1. the tree of life (terence malick)
2. drive (nicolas winding refn)
3. meek's cutoff (kelly reichardt)
4. senna (asif kapadia)
5. we need to talk about kevin (lynne ramsey)
6. blue valentine (derek cianfrance)
7. tinker tailor soldier spy (tomas alfredson)
8. a seperation (asghar farhadi)
9. le quattro volte (michelangelo frammartino)
10. the fighter (david o. russell)

there's a fair bit of overlap with my own votes, but i'm gonna keep tweaking my personal list up till the end of the month. however, two that will appear are numbers 3 and 9, which i contributed little write-ups for:

Meek's Cuttoff (Kelly Reichardt)
As with most of Kelly Reichardt’s filmography, the triumphs of Meek’s Cutoff are as much in what it doesn’t do as what it does. A female-focussed western that doesn’t involve saloon girls, anachronistic behaviour or a rootin’ tootin’ Doris Day is a rarity in itself, while the director’s typically measured pace has a hypnotic allure, drawing the audience deeper and deeper into screenwriter Jonathan Raymond’s tale of a diminished wagon-train’s fateful progress through the Oregon plains. But perhaps fateful isn’t the correct word; as desperation mounts, a careful ambiguity anti’s the climax just as tensions reach a head, ensuring it lingers long in the mind.

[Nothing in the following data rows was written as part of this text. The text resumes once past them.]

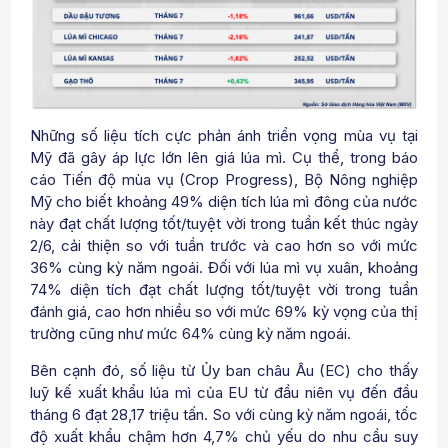
Những số liệu tích cực phản ánh triển vọng mùa vụ tại
Mỹ đã gây áp lực lớn lên giá lúa mì. Cụ thể, trong báo
cáo Tiến độ mùa vụ (Crop Progress), Bộ Nông nghiệp
Mỹ cho biết khoảng 49% diện tích lúa mì đông của nước
này đạt chất lượng tốt/tuyệt vời trong tuần kết thúc ngày
2/6, cải thiện so với tuần trước và cao hơn so với mức
36% cùng kỳ năm ngoái. Đối với lúa mì vụ xuân, khoảng
74% diện tích đạt chất lượng tốt/tuyệt vời trong tuần
đánh giá, cao hơn nhiều so với mức 69% kỳ vọng của thị
trường cũng như mức 64% cùng kỳ năm ngoái.
Bên cạnh đó, số liệu từ Ủy ban châu Âu (EC) cho thấy
luỹ kế xuất khẩu lúa mì của EU từ đầu niên vụ đến đầu
tháng 6 đạt 28,17 triệu tấn. So với cùng kỳ năm ngoái, tốc
độ xuất khẩu chậm hơn 4,7% chủ yếu do nhu cầu suy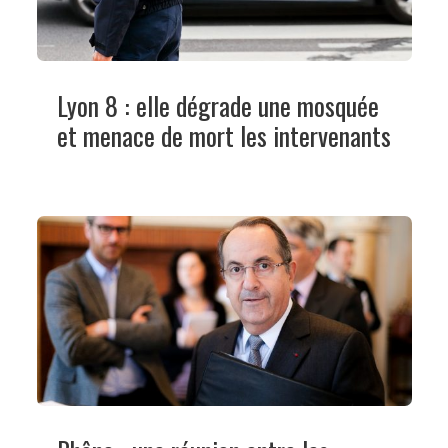
Lyon 8 : elle dégrade une mosquée
et menace de mort les intervenants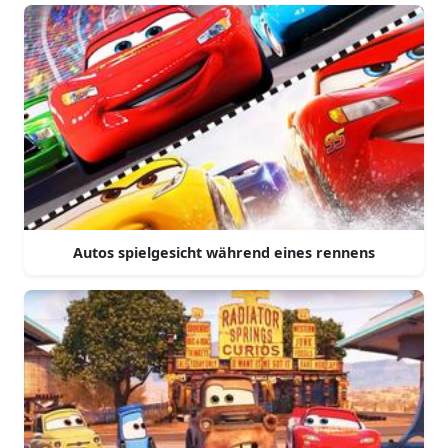
Autos spielgesicht während eines rennens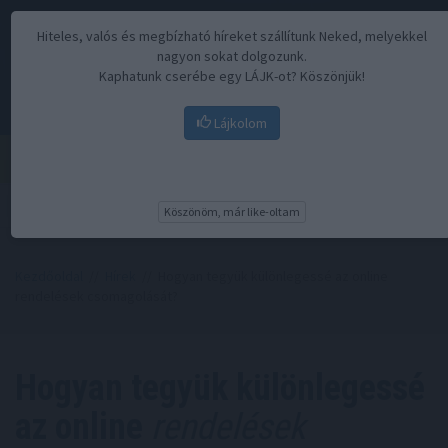
Hiteles, valós és megbízható híreket szállítunk Neked, melyekkel
nagyon sokat dolgozunk.
Kaphatunk cserébe egy LÁJK-ot? Köszönjük!
Lájkolom
Menü
Köszönöm, már like-oltam
Kezdőoldal
//
Hírek
// Hogyan tegyük különlegessé az online
rendelések csomagolását?
Hogyan tegyük különlegessé
az online
rendelések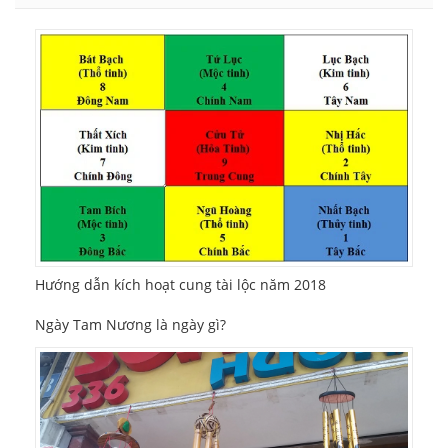
Hướng dẫn kích hoạt cung tài lộc năm 2018
Ngày Tam Nương là ngày gì?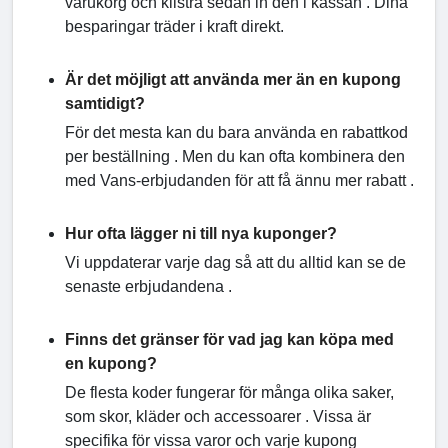
varukorg och klistra sedan in den i kassan . Dina
besparingar träder i kraft direkt.
Är det möjligt att använda mer än en kupong
samtidigt?
För det mesta kan du bara använda en rabattkod
per beställning . Men du kan ofta kombinera den
med Vans-erbjudanden för att få ännu mer rabatt .
Hur ofta lägger ni till nya kuponger?
Vi uppdaterar varje dag så att du alltid kan se de
senaste erbjudandena .
Finns det gränser för vad jag kan köpa med
en kupong?
De flesta koder fungerar för många olika saker,
som skor, kläder och accessoarer . Vissa är
specifika för vissa varor och varje kupong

Le Quattro Volte (Michelangelo Frammartino)
Taking inspiration from the Pythagorean concept that we each cycle through four lives – human, animal, vegetable and mineral – Michelangelo Frammartino’s second film studies the unhurried pastoralism of a remote Italian town to haunting effect. As goat-herd cedes to goat, goat to tree, La Quattro Volte pares away causal relations until we’re left absorbed in simple scenes of branches in the breeze. Though the temporality of existence may seem a potentially uneventful theme, its treatment is never less than fascinating; Frammartino leavens his metaphysical meditation with beauty, grace and – in a single-take scene of collie-Linkcaused destruction – humour, and the result is unforgettable.